▶ YOUR INSTRUCTIONS: Your answer should consist of the lines holding "action", copied from the material below.

────

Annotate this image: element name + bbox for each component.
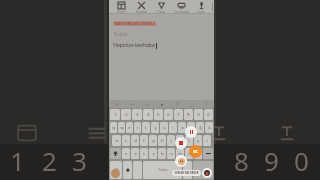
button[interactable]: 3 [132,109,142,120]
button[interactable]: Format [131,0,151,14]
button[interactable]: t [142,122,150,133]
button[interactable]: 2 [121,109,131,120]
staticText: s [125,138,127,143]
button[interactable]: f [140,135,148,146]
button[interactable]: Toolbar action [169,100,184,108]
button[interactable]: 6 [164,109,173,120]
button[interactable]: y [151,122,159,133]
staticText: w [120,125,124,130]
button[interactable]: 8 [184,109,193,120]
button[interactable]: v [149,148,157,159]
button[interactable]: Toolbar action [184,100,199,108]
button[interactable]: 0 [204,109,213,120]
staticText: Başlık [113,30,128,37]
button[interactable]: ⬤ [123,161,132,179]
button[interactable]: Recorder menu [189,145,202,158]
button[interactable]: ş [194,135,202,146]
staticText: 8 [187,112,190,117]
button[interactable]: SCREEN RECORDER [174,170,199,176]
staticText: q [112,125,115,130]
button[interactable]: Comment [171,0,191,14]
staticText: Comment [174,10,189,14]
button[interactable]: o [178,122,186,133]
button[interactable]: g [149,135,157,146]
staticText: ş [197,138,199,143]
button[interactable]: n [167,148,175,159]
staticText: 5 [157,112,160,117]
staticText: o [181,125,184,130]
staticText: REC [193,150,198,154]
button[interactable]: h [158,135,166,146]
button[interactable]: w [118,122,125,133]
staticText: 0 [294,143,309,178]
button[interactable]: s [122,135,130,146]
button[interactable]: e [126,122,133,133]
button[interactable]: Toolbar action [154,100,169,108]
button[interactable]: 5 [154,109,163,120]
staticText: Türkçe [158,168,168,172]
button[interactable]: i [203,135,211,146]
button[interactable]: Front camera [175,155,187,167]
staticText: 1 [10,143,25,178]
staticText: k [179,138,182,143]
button[interactable]: Space [143,161,182,179]
button[interactable]: Toolbar action [124,100,139,108]
staticText: ƒ [176,101,178,107]
staticText: r [137,125,139,130]
staticText: 8 [234,143,249,178]
staticText: ⬤ [126,168,130,172]
staticText: ğ [199,125,202,130]
staticText: 2 [42,143,57,178]
staticText: KATEGORİLERİ DÜZENLE [114,21,155,26]
button[interactable]: Avatar [111,169,120,178]
staticText: u [163,125,166,130]
button[interactable]: Enter [193,161,213,179]
button[interactable]: Toolbar action [109,100,124,108]
button[interactable]: r [134,122,141,133]
button[interactable]: m [176,148,184,159]
staticText: □ [190,102,194,107]
staticText: 9 [264,143,279,178]
button[interactable]: b [158,148,166,159]
button[interactable]: Voice [191,0,211,14]
button[interactable]: ç [194,148,202,159]
button[interactable]: a [112,135,121,146]
button[interactable]: Stop recording [175,137,187,149]
button[interactable]: k [176,135,184,146]
button[interactable]: ı [169,122,177,133]
button[interactable]: ğ [196,122,204,133]
button[interactable]: !#1 [110,161,122,179]
button[interactable]: x [131,148,139,159]
button[interactable]: ü [205,122,213,133]
button[interactable]: 1 [110,109,120,120]
button[interactable]: . [183,161,192,179]
button[interactable]: j [167,135,175,146]
button[interactable]: 4 [143,109,153,120]
button[interactable]: More options [211,0,214,14]
button[interactable]: Insert [111,0,131,14]
button[interactable]: 9 [194,109,203,120]
staticText: j [170,138,172,143]
button[interactable]: Pause recording [185,126,197,138]
staticText: 3 [72,143,87,178]
button[interactable]: q [110,122,117,133]
button[interactable]: c [140,148,148,159]
button[interactable]: z [122,148,130,159]
button[interactable]: 7 [174,109,183,120]
button[interactable]: ö [185,148,193,159]
button[interactable]: Backspace [203,148,213,159]
staticText: ✂ [130,102,134,107]
staticText: b [161,151,164,156]
button[interactable]: Shift [110,148,121,159]
staticText: l [188,138,190,143]
button[interactable]: p [187,122,195,133]
button[interactable]: u [160,122,168,133]
button[interactable]: , [133,161,142,179]
staticText: Insert [117,10,126,14]
button[interactable]: Recorder avatar [202,168,212,178]
button[interactable]: l [185,135,193,146]
button[interactable]: Page [151,0,171,14]
button[interactable]: d [131,135,139,146]
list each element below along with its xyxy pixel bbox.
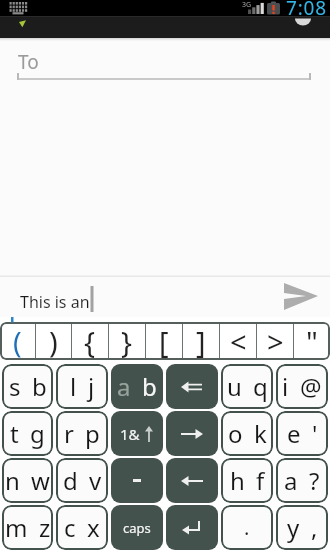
staticText: q bbox=[253, 370, 268, 403]
button[interactable] bbox=[0, 16, 330, 38]
staticText: g bbox=[30, 417, 45, 450]
button[interactable]: } bbox=[109, 322, 145, 360]
staticText: a bbox=[284, 464, 298, 497]
button[interactable]: d bbox=[56, 458, 108, 503]
staticText: 7:08 bbox=[286, 0, 327, 11]
button[interactable]: e bbox=[276, 411, 328, 456]
button[interactable]: caps bbox=[111, 505, 163, 550]
staticText: [ bbox=[159, 322, 169, 360]
button[interactable] bbox=[0, 38, 330, 84]
button[interactable] bbox=[111, 458, 163, 503]
staticText: e bbox=[287, 417, 301, 450]
staticText: y bbox=[287, 511, 300, 544]
staticText: w bbox=[31, 464, 50, 497]
button[interactable] bbox=[166, 505, 218, 550]
button[interactable]: [ bbox=[146, 322, 182, 360]
button[interactable]: n bbox=[2, 458, 53, 503]
button[interactable]: i bbox=[276, 364, 328, 409]
staticText: ) bbox=[49, 322, 58, 360]
staticText: l bbox=[70, 370, 77, 403]
button[interactable]: ) bbox=[36, 322, 71, 360]
button[interactable] bbox=[166, 364, 218, 409]
button[interactable]: l bbox=[56, 364, 108, 409]
staticText: To bbox=[18, 49, 39, 75]
staticText: v bbox=[89, 464, 102, 497]
staticText: i bbox=[282, 370, 289, 403]
button[interactable]: t bbox=[2, 411, 53, 456]
button[interactable] bbox=[270, 277, 326, 317]
button[interactable]: h bbox=[221, 458, 273, 503]
staticText: b bbox=[142, 370, 157, 403]
staticText: m bbox=[5, 511, 28, 544]
button[interactable]: ] bbox=[183, 322, 219, 360]
button[interactable]: c bbox=[56, 505, 108, 550]
button[interactable]: . bbox=[221, 505, 273, 550]
staticText: s bbox=[9, 370, 21, 403]
staticText: { bbox=[84, 322, 96, 360]
button[interactable]: a bbox=[111, 364, 163, 409]
button[interactable] bbox=[166, 411, 218, 456]
staticText: o bbox=[228, 417, 243, 450]
button[interactable]: ( bbox=[0, 322, 35, 360]
staticText: r bbox=[64, 417, 74, 450]
staticText: t bbox=[10, 417, 19, 450]
staticText: j bbox=[88, 370, 95, 403]
button[interactable]: o bbox=[221, 411, 273, 456]
button[interactable] bbox=[166, 458, 218, 503]
staticText: p bbox=[85, 417, 100, 450]
button[interactable]: " bbox=[294, 322, 330, 360]
staticText: ( bbox=[13, 322, 22, 360]
staticText: d bbox=[63, 464, 78, 497]
staticText: caps bbox=[123, 519, 151, 537]
staticText: } bbox=[121, 322, 133, 360]
button[interactable]: < bbox=[220, 322, 256, 360]
staticText: < bbox=[230, 322, 247, 360]
staticText: n bbox=[5, 464, 20, 497]
staticText: > bbox=[267, 322, 284, 360]
staticText: This is an bbox=[20, 291, 90, 313]
button[interactable]: s bbox=[2, 364, 53, 409]
button[interactable]: This is an bbox=[0, 280, 264, 317]
staticText: ] bbox=[196, 322, 206, 360]
staticText: u bbox=[227, 370, 242, 403]
staticText: 3G bbox=[242, 0, 252, 10]
staticText: z bbox=[39, 511, 51, 544]
staticText: k bbox=[254, 417, 267, 450]
staticText: b bbox=[32, 370, 47, 403]
button[interactable]: u bbox=[221, 364, 273, 409]
staticText: @ bbox=[300, 370, 322, 403]
button[interactable]: y bbox=[276, 505, 328, 550]
staticText: c bbox=[64, 511, 76, 544]
staticText: ' bbox=[312, 417, 318, 450]
button[interactable]: { bbox=[72, 322, 108, 360]
staticText: 1& bbox=[120, 424, 140, 444]
staticText: h bbox=[230, 464, 245, 497]
staticText: , bbox=[311, 511, 318, 544]
staticText: f bbox=[256, 464, 265, 497]
button[interactable]: r bbox=[56, 411, 108, 456]
staticText: x bbox=[87, 511, 100, 544]
button[interactable]: 1& bbox=[111, 411, 163, 456]
button[interactable]: m bbox=[2, 505, 53, 550]
button[interactable]: > bbox=[257, 322, 293, 360]
staticText: ? bbox=[309, 464, 320, 497]
button[interactable]: a bbox=[276, 458, 328, 503]
staticText: " bbox=[306, 322, 318, 360]
staticText: . bbox=[244, 514, 250, 541]
staticText: a bbox=[117, 370, 131, 403]
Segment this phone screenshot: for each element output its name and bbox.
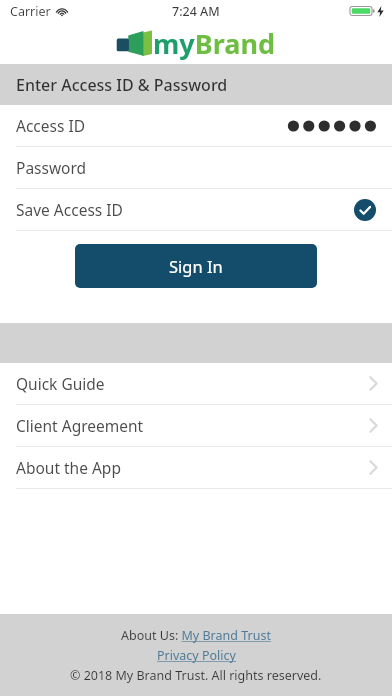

────

▶ ANSWER SECTION:
button[interactable]: Toolbar action [169,100,184,108]
button[interactable]: Toolbar action [184,100,199,108]
button[interactable]: Toolbar action [154,100,169,108]
button[interactable]: Toolbar action [124,100,139,108]
button[interactable]: Toolbar action [109,100,124,108]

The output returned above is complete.